── SUPPLIED INFORMATION ──
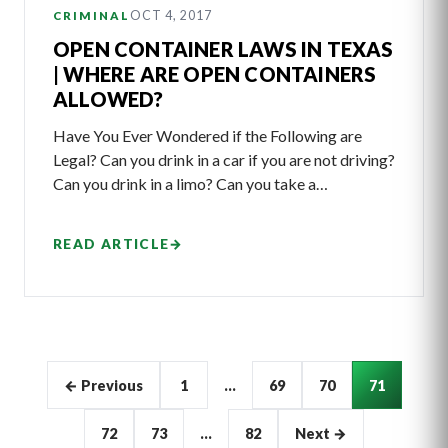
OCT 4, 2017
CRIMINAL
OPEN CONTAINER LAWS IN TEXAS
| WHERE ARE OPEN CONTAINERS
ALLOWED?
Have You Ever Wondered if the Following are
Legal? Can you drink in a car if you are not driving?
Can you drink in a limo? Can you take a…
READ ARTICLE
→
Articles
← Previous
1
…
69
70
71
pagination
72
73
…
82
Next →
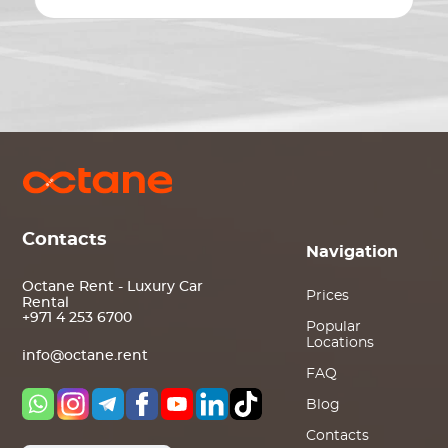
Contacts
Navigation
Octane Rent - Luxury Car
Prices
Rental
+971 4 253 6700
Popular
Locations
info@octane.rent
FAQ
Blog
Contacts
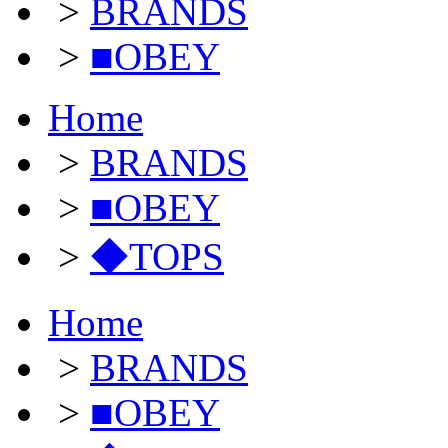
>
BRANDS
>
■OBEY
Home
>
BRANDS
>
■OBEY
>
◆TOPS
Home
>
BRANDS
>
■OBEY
───
── SUPPLIED INFORMATION ──
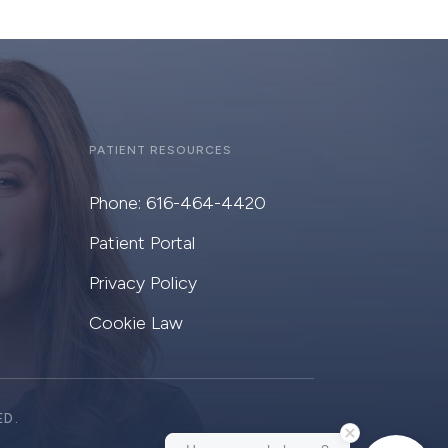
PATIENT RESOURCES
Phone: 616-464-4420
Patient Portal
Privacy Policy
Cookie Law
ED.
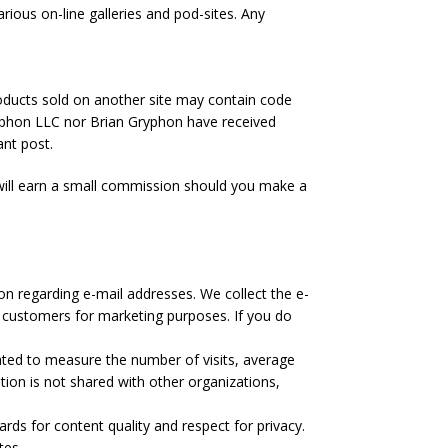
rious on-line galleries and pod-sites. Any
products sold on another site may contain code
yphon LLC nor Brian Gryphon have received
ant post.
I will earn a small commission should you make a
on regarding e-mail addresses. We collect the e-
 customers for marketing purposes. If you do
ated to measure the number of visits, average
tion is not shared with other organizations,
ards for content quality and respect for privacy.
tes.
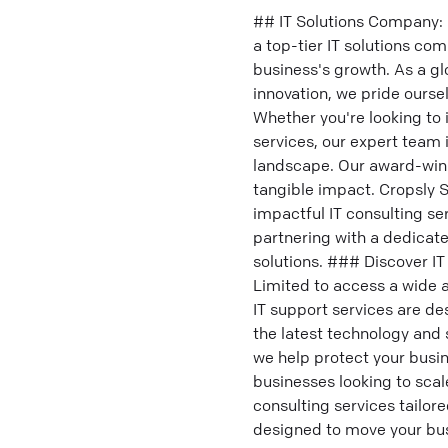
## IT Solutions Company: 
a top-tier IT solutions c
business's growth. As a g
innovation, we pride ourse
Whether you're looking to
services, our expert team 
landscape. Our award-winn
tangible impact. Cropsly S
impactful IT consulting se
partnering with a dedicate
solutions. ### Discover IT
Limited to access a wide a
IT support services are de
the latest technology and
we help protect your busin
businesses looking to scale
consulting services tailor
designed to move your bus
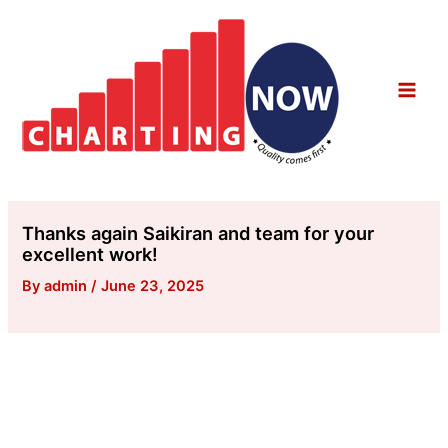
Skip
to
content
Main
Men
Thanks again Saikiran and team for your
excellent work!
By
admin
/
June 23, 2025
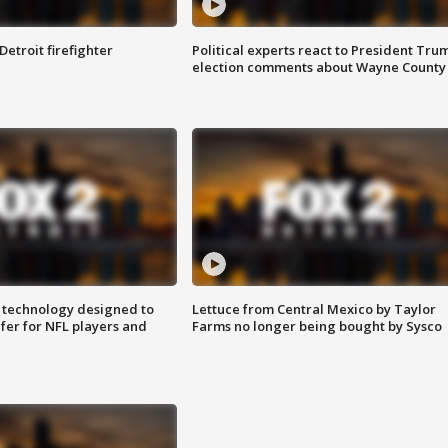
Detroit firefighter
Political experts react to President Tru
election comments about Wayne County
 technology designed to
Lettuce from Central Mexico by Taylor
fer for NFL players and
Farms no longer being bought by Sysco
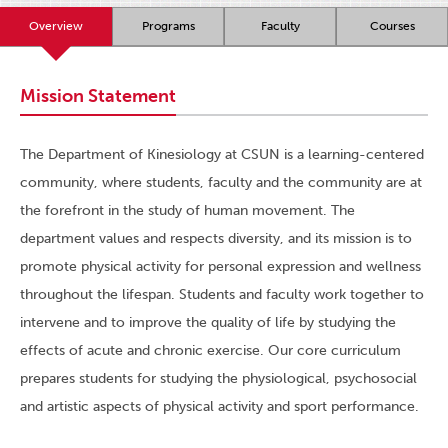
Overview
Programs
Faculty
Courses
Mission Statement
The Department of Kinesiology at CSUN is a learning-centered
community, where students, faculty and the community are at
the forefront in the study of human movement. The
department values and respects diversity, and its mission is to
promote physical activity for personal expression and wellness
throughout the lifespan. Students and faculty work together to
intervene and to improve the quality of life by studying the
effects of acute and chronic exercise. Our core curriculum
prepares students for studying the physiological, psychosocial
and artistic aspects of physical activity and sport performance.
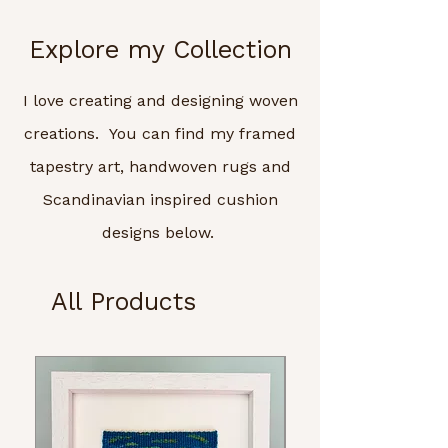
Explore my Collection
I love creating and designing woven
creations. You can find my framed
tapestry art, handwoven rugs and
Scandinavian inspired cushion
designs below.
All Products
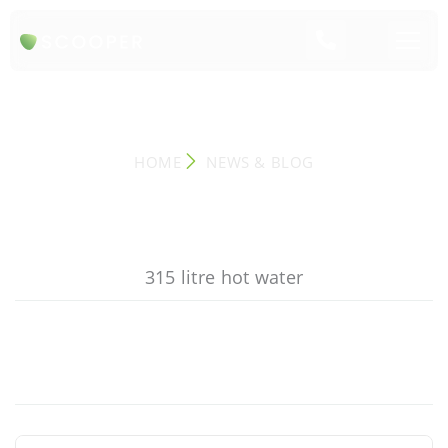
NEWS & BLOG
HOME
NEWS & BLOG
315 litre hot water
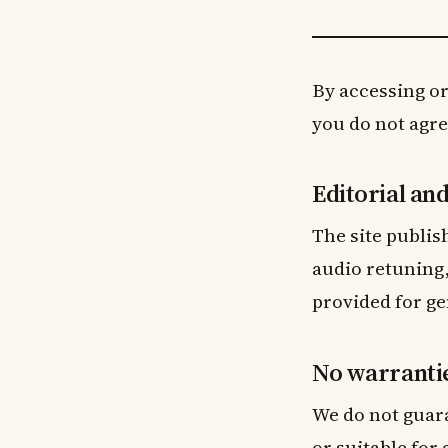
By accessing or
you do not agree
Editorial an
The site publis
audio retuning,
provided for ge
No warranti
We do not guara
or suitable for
───
Would you output only the span of the records above that opens with the line containing "PATIENT RESOURCES" and closes with the line containing "throughout the lifespan.", ends included and pictures dropped?

PATIENT RESOURCES
Phone: 616-464-4420
Patient Portal
Privacy Policy
Cookie Law
ED.
rious on-line galleries and pod-sites. Any
products sold on another site may contain code
yphon LLC nor Brian Gryphon have received
ant post.
I will earn a small commission should you make a
on regarding e-mail addresses. We collect the e-
 customers for marketing purposes. If you do
ated to measure the number of visits, average
tion is not shared with other organizations,
ards for content quality and respect for privacy.
tes.
## IT Solutions Company: 
a top-tier IT solutions c
business's growth. As a g
innovation, we pride ourse
Whether you're looking to
services, our expert team 
landscape. Our award-winn
tangible impact. Cropsly S
impactful IT consulting se
partnering with a dedicate
solutions. ### Discover IT
Limited to access a wide a
IT support services are de
the latest technology and
we help protect your busin
businesses looking to scale
consulting services tailor
designed to move your bus
Skip
to
content
Main
Men
Thanks again Saikiran and team for your
excellent work!
By
admin
/
June 23, 2025
Detroit firefighter
Political experts react to President Tru
election comments about Wayne County
 technology designed to
Lettuce from Central Mexico by Taylor
fer for NFL players and
Farms no longer being bought by Sysco
Overview
Programs
Faculty
Courses
Mission Statement
The Department of Kinesiology at CSUN is a learning-centered
community, where students, faculty and the community are at
the forefront in the study of human movement. The
department values and respects diversity, and its mission is to
promote physical activity for personal expression and wellness
throughout the lifespan. Students and faculty work together to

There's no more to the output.